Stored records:
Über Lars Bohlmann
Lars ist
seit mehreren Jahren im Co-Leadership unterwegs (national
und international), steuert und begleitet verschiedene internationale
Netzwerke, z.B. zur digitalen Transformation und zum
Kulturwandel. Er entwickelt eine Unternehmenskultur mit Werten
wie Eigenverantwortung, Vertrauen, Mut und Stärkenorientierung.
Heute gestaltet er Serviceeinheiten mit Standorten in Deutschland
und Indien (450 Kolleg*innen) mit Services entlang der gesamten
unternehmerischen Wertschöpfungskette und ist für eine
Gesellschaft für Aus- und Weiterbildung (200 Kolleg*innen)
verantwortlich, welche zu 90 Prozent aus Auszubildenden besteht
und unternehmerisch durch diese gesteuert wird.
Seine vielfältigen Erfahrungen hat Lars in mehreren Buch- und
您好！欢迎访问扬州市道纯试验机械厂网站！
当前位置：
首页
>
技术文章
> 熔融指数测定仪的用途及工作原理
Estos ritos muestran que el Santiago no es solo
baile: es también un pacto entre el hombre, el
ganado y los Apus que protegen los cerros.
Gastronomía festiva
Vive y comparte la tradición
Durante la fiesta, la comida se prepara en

* * *

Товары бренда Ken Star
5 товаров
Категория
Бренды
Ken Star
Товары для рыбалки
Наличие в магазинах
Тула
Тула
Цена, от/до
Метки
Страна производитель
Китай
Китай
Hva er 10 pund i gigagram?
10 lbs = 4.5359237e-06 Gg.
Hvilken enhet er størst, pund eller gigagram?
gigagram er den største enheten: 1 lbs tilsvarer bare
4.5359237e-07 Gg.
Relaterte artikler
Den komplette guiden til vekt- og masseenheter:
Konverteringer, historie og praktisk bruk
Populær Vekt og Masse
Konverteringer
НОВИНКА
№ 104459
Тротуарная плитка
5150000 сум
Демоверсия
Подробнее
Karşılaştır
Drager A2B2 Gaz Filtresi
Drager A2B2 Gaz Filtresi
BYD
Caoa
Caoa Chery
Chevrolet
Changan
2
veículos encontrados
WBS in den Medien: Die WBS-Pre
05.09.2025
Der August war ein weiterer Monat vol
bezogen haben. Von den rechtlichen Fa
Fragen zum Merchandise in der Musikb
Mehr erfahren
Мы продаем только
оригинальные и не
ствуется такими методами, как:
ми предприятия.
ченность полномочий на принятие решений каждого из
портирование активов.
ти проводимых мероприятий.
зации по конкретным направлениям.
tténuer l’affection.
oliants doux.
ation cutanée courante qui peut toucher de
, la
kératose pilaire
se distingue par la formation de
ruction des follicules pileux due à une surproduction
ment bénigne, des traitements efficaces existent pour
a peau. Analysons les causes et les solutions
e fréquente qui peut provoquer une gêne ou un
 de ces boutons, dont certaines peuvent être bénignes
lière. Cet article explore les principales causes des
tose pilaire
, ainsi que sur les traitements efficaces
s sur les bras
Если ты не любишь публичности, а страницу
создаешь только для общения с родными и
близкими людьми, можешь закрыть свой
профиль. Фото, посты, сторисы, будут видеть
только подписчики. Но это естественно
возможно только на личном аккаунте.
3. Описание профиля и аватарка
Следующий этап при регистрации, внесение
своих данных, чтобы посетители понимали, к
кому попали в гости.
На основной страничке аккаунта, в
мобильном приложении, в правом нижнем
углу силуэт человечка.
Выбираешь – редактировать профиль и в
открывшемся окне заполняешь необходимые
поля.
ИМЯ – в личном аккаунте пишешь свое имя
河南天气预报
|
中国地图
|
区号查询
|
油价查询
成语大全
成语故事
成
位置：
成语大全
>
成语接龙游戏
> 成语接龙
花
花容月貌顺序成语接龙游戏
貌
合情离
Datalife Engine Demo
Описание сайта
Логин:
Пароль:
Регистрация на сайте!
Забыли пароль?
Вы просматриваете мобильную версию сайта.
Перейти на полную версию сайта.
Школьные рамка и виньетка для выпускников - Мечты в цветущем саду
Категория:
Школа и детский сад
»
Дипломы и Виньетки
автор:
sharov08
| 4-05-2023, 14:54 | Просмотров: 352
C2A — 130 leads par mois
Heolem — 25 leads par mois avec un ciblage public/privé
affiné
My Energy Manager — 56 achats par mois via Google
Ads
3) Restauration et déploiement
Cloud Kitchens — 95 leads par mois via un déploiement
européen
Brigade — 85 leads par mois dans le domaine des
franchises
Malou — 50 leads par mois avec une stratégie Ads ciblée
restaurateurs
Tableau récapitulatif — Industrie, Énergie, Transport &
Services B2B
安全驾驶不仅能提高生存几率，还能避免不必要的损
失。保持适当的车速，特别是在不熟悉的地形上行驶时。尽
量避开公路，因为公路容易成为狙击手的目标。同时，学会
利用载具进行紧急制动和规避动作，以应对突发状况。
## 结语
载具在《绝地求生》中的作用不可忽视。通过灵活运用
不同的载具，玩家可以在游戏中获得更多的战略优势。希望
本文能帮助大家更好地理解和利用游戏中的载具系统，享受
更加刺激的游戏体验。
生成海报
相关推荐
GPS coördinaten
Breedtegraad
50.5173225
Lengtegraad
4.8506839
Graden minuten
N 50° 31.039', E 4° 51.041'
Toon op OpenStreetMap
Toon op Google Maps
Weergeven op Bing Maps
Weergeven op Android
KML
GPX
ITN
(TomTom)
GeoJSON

* * *

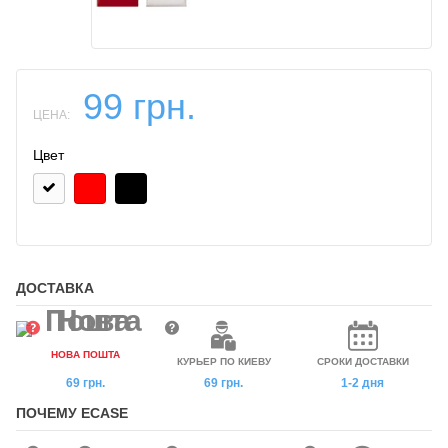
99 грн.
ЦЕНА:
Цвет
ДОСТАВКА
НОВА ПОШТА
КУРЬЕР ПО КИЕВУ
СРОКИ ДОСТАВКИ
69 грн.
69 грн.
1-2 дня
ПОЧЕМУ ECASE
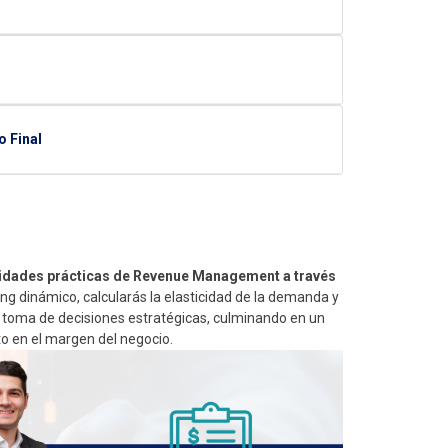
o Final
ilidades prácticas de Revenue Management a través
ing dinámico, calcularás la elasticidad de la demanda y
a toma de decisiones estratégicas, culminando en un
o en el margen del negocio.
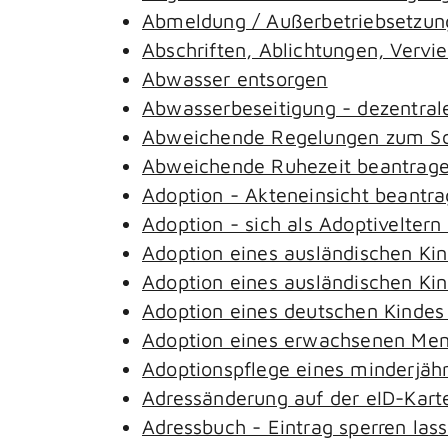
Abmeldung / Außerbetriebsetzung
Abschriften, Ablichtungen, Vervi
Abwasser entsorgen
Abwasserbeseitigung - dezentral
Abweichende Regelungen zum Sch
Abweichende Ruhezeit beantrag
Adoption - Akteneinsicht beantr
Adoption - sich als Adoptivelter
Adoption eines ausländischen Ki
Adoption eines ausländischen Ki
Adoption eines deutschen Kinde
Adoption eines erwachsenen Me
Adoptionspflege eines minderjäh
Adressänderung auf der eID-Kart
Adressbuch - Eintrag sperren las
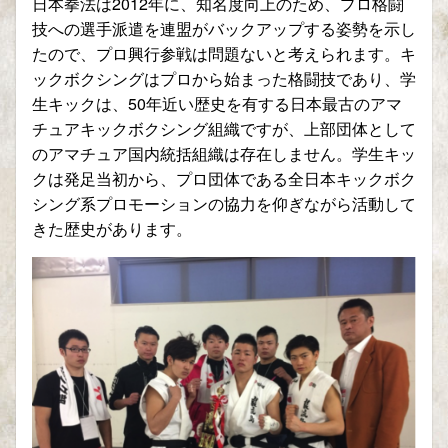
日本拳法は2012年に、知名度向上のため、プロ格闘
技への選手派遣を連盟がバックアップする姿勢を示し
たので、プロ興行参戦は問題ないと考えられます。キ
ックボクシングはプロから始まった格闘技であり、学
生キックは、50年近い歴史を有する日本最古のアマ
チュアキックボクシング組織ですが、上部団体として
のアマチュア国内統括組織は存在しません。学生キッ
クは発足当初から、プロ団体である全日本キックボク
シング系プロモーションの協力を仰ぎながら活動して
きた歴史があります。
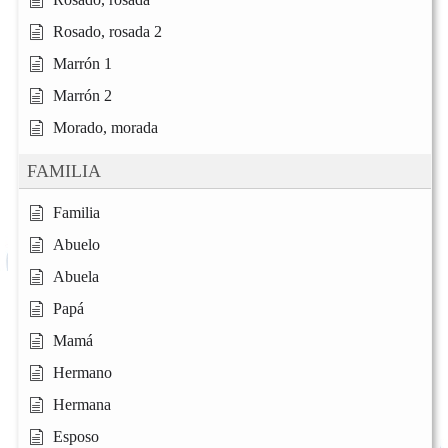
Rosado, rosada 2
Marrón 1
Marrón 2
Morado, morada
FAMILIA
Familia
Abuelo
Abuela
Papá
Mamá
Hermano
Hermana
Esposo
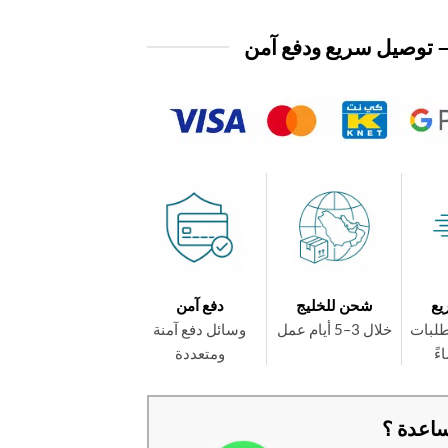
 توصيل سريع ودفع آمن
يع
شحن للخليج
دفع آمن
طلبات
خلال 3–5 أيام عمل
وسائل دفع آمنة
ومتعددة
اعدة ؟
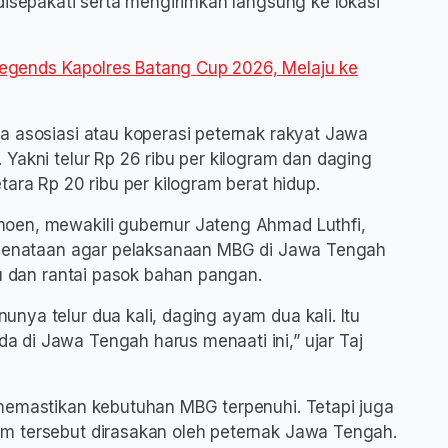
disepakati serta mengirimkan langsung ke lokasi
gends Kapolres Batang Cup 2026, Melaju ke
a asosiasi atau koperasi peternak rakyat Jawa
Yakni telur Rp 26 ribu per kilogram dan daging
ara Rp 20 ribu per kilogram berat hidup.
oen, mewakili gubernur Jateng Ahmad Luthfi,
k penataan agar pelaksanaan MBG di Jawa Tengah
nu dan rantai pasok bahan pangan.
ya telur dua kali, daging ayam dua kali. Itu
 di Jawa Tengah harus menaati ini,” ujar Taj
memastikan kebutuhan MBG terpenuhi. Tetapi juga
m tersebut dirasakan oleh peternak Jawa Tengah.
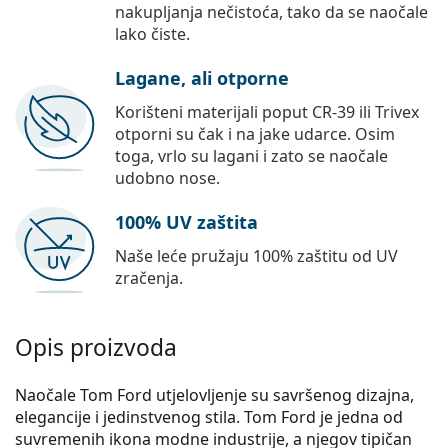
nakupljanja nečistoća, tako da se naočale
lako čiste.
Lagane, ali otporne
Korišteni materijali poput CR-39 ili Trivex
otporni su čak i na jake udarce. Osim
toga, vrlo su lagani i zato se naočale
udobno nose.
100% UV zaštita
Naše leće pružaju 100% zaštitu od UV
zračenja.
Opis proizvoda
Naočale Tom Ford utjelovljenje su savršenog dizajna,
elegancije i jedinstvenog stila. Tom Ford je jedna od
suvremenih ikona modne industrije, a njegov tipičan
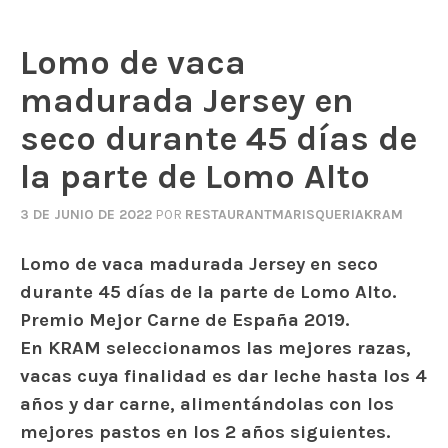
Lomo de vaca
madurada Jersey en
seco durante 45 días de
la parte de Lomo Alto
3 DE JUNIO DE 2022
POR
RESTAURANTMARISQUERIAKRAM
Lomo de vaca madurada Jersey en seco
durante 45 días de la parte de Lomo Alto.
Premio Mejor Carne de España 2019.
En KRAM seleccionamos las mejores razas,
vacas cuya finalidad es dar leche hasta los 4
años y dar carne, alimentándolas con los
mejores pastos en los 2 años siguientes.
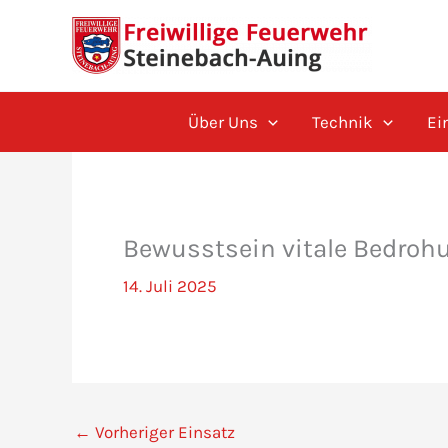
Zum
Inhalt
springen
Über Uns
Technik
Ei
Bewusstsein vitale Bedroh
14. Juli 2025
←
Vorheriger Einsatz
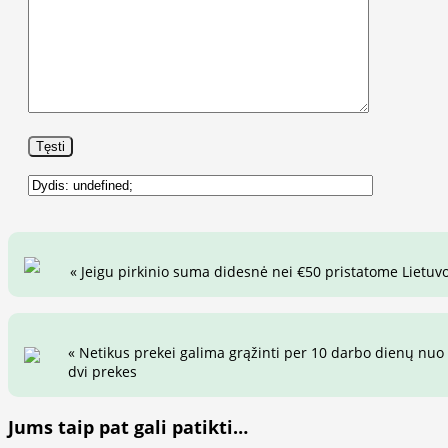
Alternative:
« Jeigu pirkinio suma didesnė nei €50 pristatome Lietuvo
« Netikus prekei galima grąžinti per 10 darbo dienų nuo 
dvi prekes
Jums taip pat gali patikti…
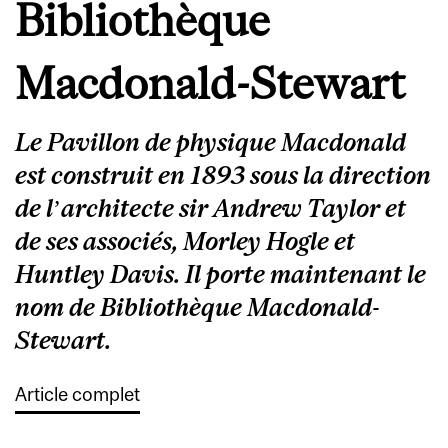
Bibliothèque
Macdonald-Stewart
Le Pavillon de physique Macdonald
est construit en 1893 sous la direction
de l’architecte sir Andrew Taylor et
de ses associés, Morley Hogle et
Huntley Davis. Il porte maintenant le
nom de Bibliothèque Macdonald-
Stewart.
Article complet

◆ Task instructions: What belongs in the answer is each line above from the line with "ya telur dua kali, daging ayam dua kali. Itu" to the line with "Opis proizvoda", inclusive, reproduced exactly and free of pictures.

◆ Result of the exercise:
ya telur dua kali, daging ayam dua kali. Itu
 di Jawa Tengah harus menaati ini,” ujar Taj
memastikan kebutuhan MBG terpenuhi. Tetapi juga
m tersebut dirasakan oleh peternak Jawa Tengah.
nakupljanja nečistoća, tako da se naočale
lako čiste.
Lagane, ali otporne
Korišteni materijali poput CR-39 ili Trivex
otporni su čak i na jake udarce. Osim
toga, vrlo su lagani i zato se naočale
udobno nose.
100% UV zaštita
Naše leće pružaju 100% zaštitu od UV
zračenja.
Opis proizvoda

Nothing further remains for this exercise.